Mother puss bucket

My mother detested my use of colorful language. She was forever chastising me, “You have such a wonderful vocabulary, why do you have to use words like that?”
“It’s not that I have to use the words,” I told her, “But sometimes shit means shit. Ass is ass. Fuck just might be the right word for the job.”
It is interesting to note that most everyone learns how to cuss from their parents.
I was having this very conversation with my daughter’s daycare provider. She had a 3-year-old that she decided she could no longer continue to watch.
“He sings this really bad song that the rest of the kids started singing,” she said. “And he’s a real potty-mouth.”
She found out that mom taught junior the song – and dad’s got the guttermouth.
My mother was fond of “Jesus Christ” (as in, “Jesus Christ, you kids are being too loud.”) Dad, having spent some time in the military, could string together some really colorful language. But his go-to word was definitely “Goddammit” (as in, “Goddammit, you kids are driving me nuts.”)
There is an art to swearing, no doubt about that. Amateurs will frequently drop the F-bomb all over the place (“Fuck, you should have fucking seen this fucking guy drive. What the fuck was he fucking thinking?”).
However, used at the right time, by the right person, fuck is all-powerful. Back when I was 12, my mom was putting up the artificial Christmas tree. My 10-year-old sister and I were there to help (dad was out drinking, something he did for 10 years, before he quit, cold-turkey). Mom was pissed, but determined to make merry memories.

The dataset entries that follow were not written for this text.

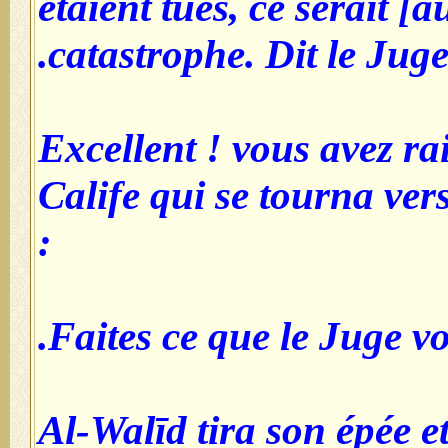
étaient tués, ce serait 
catastrophe. Dit le Juge
Excellent ! vous avez ra
Calife qui se tourna vers
:
Faites ce que le Juge v
Al-Walīd tira son épée et 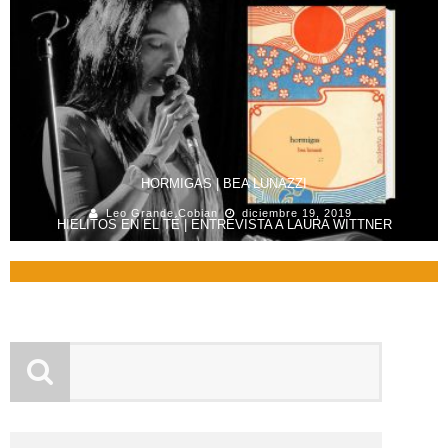
HORMIGAS | BEA LUNAZZI
Leo Grande Cobian
diciembre 19, 2019
HIELITOS EN EL TÉ | ENTREVISTA A LAURA WITTNER
Roxana Artal
febrero 24, 2021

This tree’s plastic limbs were all color-coded to the slots in its mop-handle trunk. You had to separate out all the colors, then build the tree. In the process of finishing the crown, she lost her balance, tumbled into the tree, which crumpled to the floor.
“FUCK!” she screamed.
Sis and I stared at each-other, dumbfounded. Mom, being mom, recovered gracefully.
“Hey, how about we make some hot chocolate?”

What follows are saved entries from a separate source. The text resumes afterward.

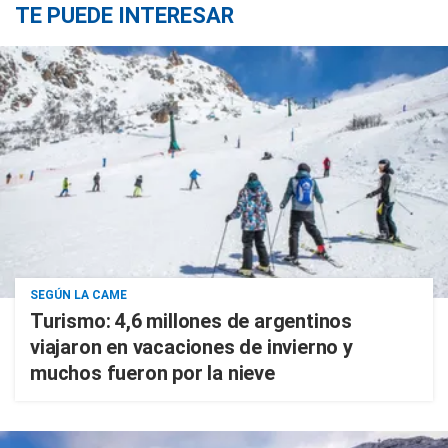
TE PUEDE INTERESAR
SEGÚN LA CAME
Turismo: 4,6 millones de argentinos
viajaron en vacaciones de invierno y
muchos fueron por la nieve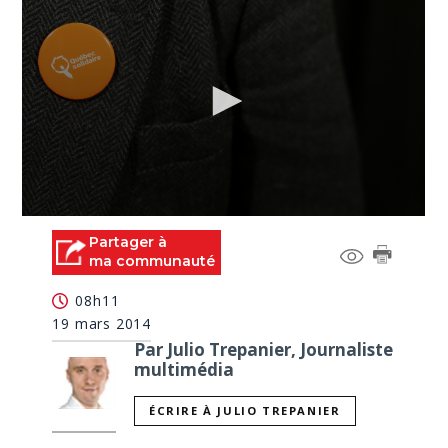
0
seconds
Partager à
of
ma communauté
2
minutes,
08h11
29
seconds
19 mars 2014
Par Julio Trepanier, Journaliste
multimédia
ÉCRIRE À JULIO TREPANIER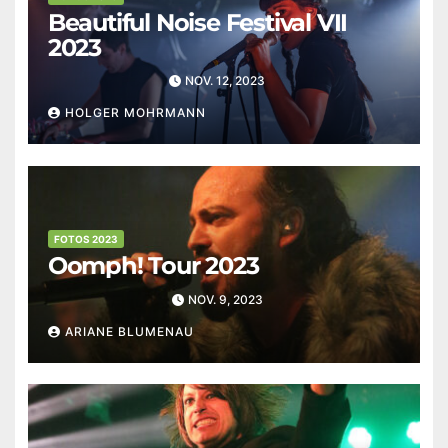
Beautiful Noise Festival VII
2023
NOV. 12, 2023
HOLGER MOHRMANN
FOTOS 2023
Oomph! Tour 2023
NOV. 9, 2023
ARIANE BLUMENAU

It takes a real wordsmith to capture the flavor of the moment with swears.
Back when I was just testing this out for real – senior year in high school – a carload of us came up on a semi that was clogging up the turn lane. We pulled along side and I said, “Move that goddamn piece of shit over.”

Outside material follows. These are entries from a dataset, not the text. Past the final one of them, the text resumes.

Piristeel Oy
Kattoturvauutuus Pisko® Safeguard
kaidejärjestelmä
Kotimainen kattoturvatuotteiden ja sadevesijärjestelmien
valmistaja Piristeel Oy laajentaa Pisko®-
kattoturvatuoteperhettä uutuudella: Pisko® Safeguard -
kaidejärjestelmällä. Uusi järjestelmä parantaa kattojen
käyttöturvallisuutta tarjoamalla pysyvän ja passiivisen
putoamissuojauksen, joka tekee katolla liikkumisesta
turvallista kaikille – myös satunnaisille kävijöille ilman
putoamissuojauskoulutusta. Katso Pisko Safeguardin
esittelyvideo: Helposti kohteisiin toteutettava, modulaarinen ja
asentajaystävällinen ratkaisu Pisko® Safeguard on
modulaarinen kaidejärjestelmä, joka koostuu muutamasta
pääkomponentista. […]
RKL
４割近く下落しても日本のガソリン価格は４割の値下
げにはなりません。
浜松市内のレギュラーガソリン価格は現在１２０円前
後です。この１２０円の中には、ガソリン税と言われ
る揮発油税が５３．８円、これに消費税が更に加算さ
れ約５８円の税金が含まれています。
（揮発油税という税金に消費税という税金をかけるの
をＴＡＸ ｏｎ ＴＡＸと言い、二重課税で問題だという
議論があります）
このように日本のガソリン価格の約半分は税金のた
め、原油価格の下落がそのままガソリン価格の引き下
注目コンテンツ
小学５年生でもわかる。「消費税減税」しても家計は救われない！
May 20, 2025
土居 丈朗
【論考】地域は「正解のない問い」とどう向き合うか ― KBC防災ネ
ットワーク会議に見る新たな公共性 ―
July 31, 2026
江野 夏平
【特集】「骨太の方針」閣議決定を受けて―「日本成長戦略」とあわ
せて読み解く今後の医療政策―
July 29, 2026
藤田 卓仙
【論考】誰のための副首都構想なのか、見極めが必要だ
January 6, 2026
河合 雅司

The trucker leaned out and said, “What did you say?”
“Move that goddamn piece of shit over.”
He looked as us, smiled and said, “That’s what I thought you said.”
I evolved, moved to college where I let loose with such lines as, “If you weren’t such a backward-ass country fuck, you’d understand what I’m saying,” and “Jumping Jesus on a pogo stick” (yeah, I stole it from the band The Dead Milkmen, so sue me).
As I move into my 40s, I’d have to say my go-to swear is “son of a bitch.” It covers a whole range of sins, and you can change its meaning just on delivery alone (say it slow, low and deliberate – “Son.....of.....a....BITCH” and people pick up on that fact that you’re seriously pissed).
The problem is, I have kids now – someone else’s kids that I am raising in my image – so I have to watch my mouth. A lot.
Still, I find myself using these gems:
“Goddammit, you kids are too loud!”
“Jesus Christ! You didn’t just track mud across the goddamn kitchen floor, did you?”
Thanks, mom and dad.

Comments

Tyg said…
Hey Thomg, spotted your post while trying to figure out when the 'Muther puss bucket' line is used in Ghostbusters.

I don't really swear myself these days ( except for those times
when things go so monumentally wrong that nothing else will do except
shouting obscenities). These days I tend to use things like 'Futhermucker' or 'Ballcocks' for my day to day venting.